◆ **Exercise aim**
Without the pictures, reproduce the entries below exactly.

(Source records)
..........
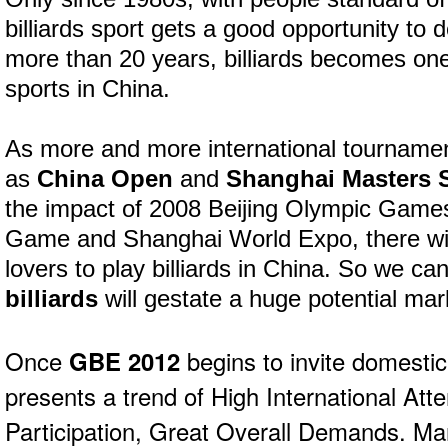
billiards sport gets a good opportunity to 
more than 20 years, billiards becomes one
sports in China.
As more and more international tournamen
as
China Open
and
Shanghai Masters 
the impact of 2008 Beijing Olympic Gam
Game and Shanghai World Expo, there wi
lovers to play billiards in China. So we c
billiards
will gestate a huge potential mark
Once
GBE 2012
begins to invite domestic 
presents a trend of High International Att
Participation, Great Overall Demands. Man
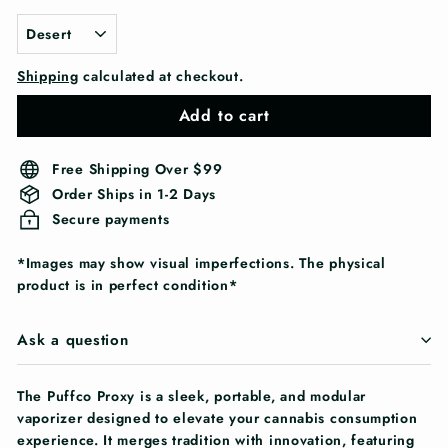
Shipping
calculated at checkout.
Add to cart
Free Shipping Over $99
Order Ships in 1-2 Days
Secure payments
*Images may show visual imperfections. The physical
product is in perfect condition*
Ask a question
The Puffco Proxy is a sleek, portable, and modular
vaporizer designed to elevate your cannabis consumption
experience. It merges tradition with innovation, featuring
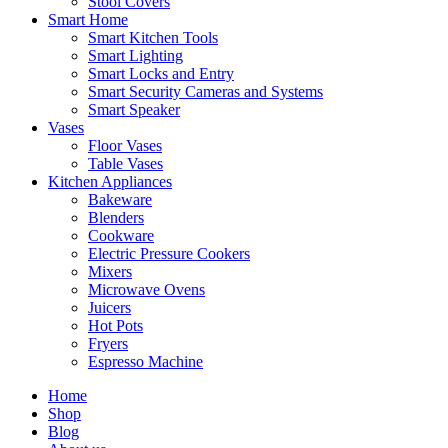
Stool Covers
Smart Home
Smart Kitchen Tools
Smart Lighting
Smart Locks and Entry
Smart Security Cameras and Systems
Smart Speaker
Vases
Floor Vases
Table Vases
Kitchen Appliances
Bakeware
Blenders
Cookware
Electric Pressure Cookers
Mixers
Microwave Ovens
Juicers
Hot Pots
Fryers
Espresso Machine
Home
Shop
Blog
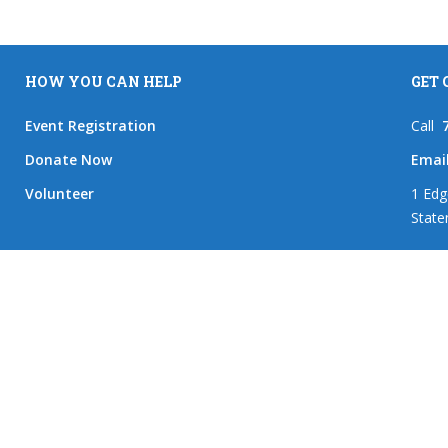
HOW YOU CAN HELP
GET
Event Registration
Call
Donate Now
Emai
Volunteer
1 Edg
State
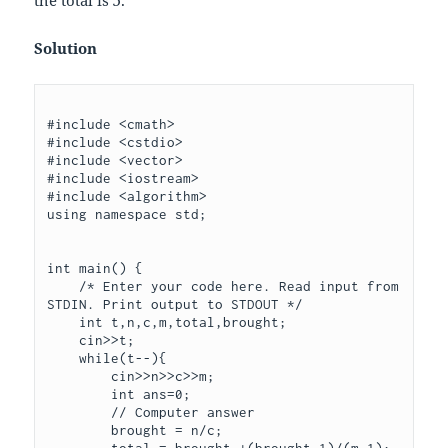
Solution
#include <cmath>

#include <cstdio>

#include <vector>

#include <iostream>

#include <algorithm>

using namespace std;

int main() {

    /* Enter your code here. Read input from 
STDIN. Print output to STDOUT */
..........
◆ **Answer**
billiards sport gets a good opportunity to 
more than 20 years, billiards becomes one
sports in China.
As more and more international tournamen
as
China Open
and
Shanghai Masters 
the impact of 2008 Beijing Olympic Gam
Game and Shanghai World Expo, there wi
lovers to play billiards in China. So we c
billiards
will gestate a huge potential mark
Once
GBE 2012
begins to invite domestic 
presents a trend of High International Att
Participation, Great Overall Demands. Man
Shipping
calculated at checkout.
Add to cart
Free Shipping Over $99
Order Ships in 1-2 Days
Secure payments
*Images may show visual imperfections. The physical
product is in perfect condition*
Ask a question
The Puffco Proxy is a sleek, portable, and modular
vaporizer designed to elevate your cannabis consumption
experience. It merges tradition with innovation, featuring
Stool Covers
Smart Home
Smart Kitchen Tools
Smart Lighting
Smart Locks and Entry
Smart Security Cameras and Systems
Smart Speaker
Vases
Floor Vases
Table Vases
Kitchen Appliances
Bakeware
Blenders
Cookware
Electric Pressure Cookers
Mixers
Microwave Ovens
Juicers
Hot Pots
Fryers
Espresso Machine
Home
Shop
Blog
HOW YOU CAN HELP
GET
Event Registration
Call
Donate Now
Emai
Volunteer
1 Edg
State
Solution
#include <cmath>

#include <cstdio>

#include <vector>

#include <iostream>

#include <algorithm>

using namespace std;

int main() {

    /* Enter your code here. Read input from 
STDIN. Print output to STDOUT */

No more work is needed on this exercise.